Diabetic or Not, These 5 Eating Principals Can Keep You Healthy

This post was written by our Chief Nutritionist, Samantha Mark, CD, CDN

It’s Diabetes Awareness Month! Despite medical advances, the disease continues to be a major health concern across the country. Over 25 million Americans have diabetes, according to the American Diabetes Association.

But if you’re not among them you might be asking: What does “awareness” mean for me?

Potentially, quite a bit, so pay attention!

Diabetes is an endocrine disease. There are two types, Type I and Type II. Type I diabetes is when the pancreas lacks the ability to create insulin; the hormone released in response to rising sugar levels in the blood. Type II diabetes occurs when the body becomes insulin resistant, which can cause frequent, high blood glucose levels. If you are concerned at all that you might have either one, a blood test can easily tell you where you stand.

You may not have diabetes, but it might run in your family. What healthy eating choices should you make to help ensure you keep the disease at bay?  The good news is there are many basic, easy nutrition principles that apply to all of us, diabetes or not, that can help us improve our health and wellness.

Principle 1: Eat breakfast every day. If you are not taking a medication that prohibits you from doing so, consume breakfast within the first hour of waking up every day. Weekends too!
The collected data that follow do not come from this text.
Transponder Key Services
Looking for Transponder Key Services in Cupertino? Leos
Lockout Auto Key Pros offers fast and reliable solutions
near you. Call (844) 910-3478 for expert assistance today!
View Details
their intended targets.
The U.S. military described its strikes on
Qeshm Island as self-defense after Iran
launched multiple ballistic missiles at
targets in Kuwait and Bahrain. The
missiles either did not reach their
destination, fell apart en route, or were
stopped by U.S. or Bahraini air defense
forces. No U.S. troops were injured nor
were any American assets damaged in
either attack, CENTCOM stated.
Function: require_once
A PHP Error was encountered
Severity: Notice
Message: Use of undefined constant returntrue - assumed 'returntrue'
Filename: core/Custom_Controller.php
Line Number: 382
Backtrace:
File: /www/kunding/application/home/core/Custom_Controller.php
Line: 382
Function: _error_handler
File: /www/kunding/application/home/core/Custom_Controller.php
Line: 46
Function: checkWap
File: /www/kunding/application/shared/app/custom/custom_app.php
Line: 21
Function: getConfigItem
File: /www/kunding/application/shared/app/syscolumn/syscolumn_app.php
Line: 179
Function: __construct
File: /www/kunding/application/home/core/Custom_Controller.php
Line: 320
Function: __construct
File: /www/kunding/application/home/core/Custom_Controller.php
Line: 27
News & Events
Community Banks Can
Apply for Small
 Principle 2: Eat every four to five hours. Skipping meals will always be a bad idea. Your body is looking for nourishment every few hours to maintain good energy levels, regardless if you are diabetic or not. If you will be stuck going longer than four to five hours without a meal, throw in a healthy snack.
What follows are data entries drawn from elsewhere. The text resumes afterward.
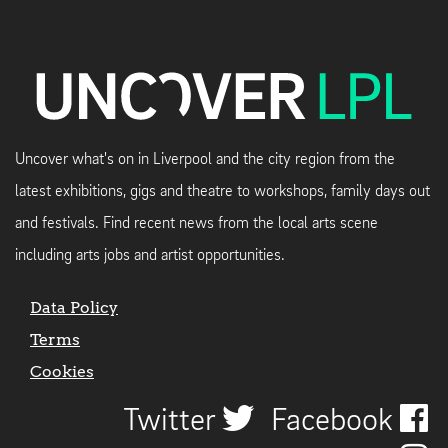
Uncover what's on in Liverpool and the city region from the
latest exhibitions, gigs and theatre to workshops, family days out
and festivals. Find recent news from the local arts scene
including arts jobs and artist opportunities.
Data Policy
Terms
Cookies
Twitter
Facebook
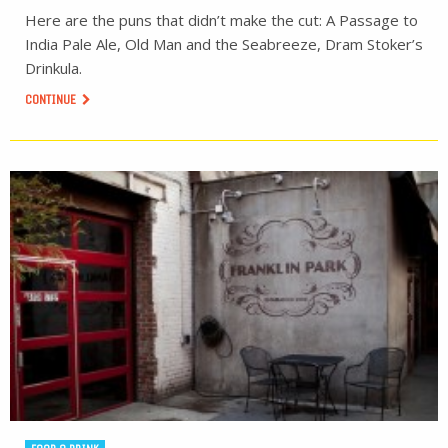
Here are the puns that didn’t make the cut: A Passage to
India Pale Ale, Old Man and the Seabreeze, Dram Stoker’s
Drinkula.
CONTINUE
Principle 3: Make half of your plate non-starchy vegetables. Vegetables are water dense, full of fiber and light in calories. They help us feel full and can be enjoyed in a variety of ways. Mix up your plate with different colors and take advantage of what’s in season.
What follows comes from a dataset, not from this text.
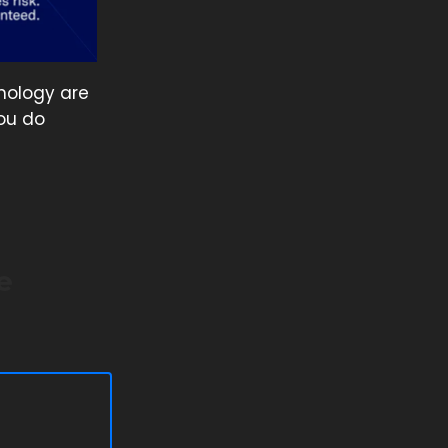
nology are
ou do
e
Principle 4: Choose complex carbohydrates. These foods possess a high fiber content and little to no added sugars. Make half of your grains whole to maximize nutrient intake.

 Principle 5: Avoid empty calories. If you are on a healthy meal plan to help control diabetes or you are eating right to manage your weight, empty calories can be saboteurs!  Some carbonated beverages can contribute over 200 calories a bottle (most of which is just added sugars). Be smart with choices and choose foods that will positively contribute to your diet.

Remember: Nutrition pertains to everyone, so make smart food choices.  They will dramatically affect your health, especially if you have (or may be genetically predisposed to) diabetes-a disease directly influenced by the foods you eat.